Extracted page text data
------
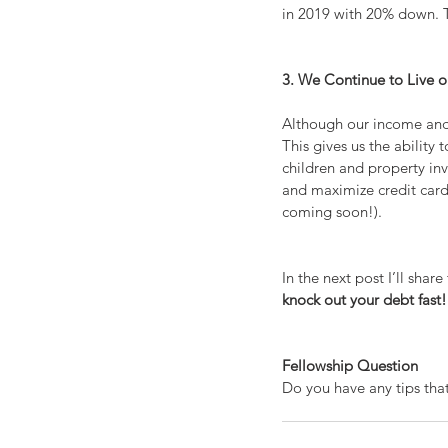
in 2019 with 20% down. Thi
3. We Continue to Live 
Although our income and 
This gives us the ability
children and property inv
and maximize credit card 
coming soon!).
In the next post I’ll shar
knock out your debt fast!
Fellowship Question
Do you have any tips that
------
Transcribe the records above exactly, leaving every picture out of the copy.

in 2019 with 20% down. Thi
3. We Continue to Live 
Although our income and 
This gives us the ability
children and property inv
and maximize credit card 
coming soon!).
In the next post I’ll shar
knock out your debt fast!
Fellowship Question
Do you have any tips that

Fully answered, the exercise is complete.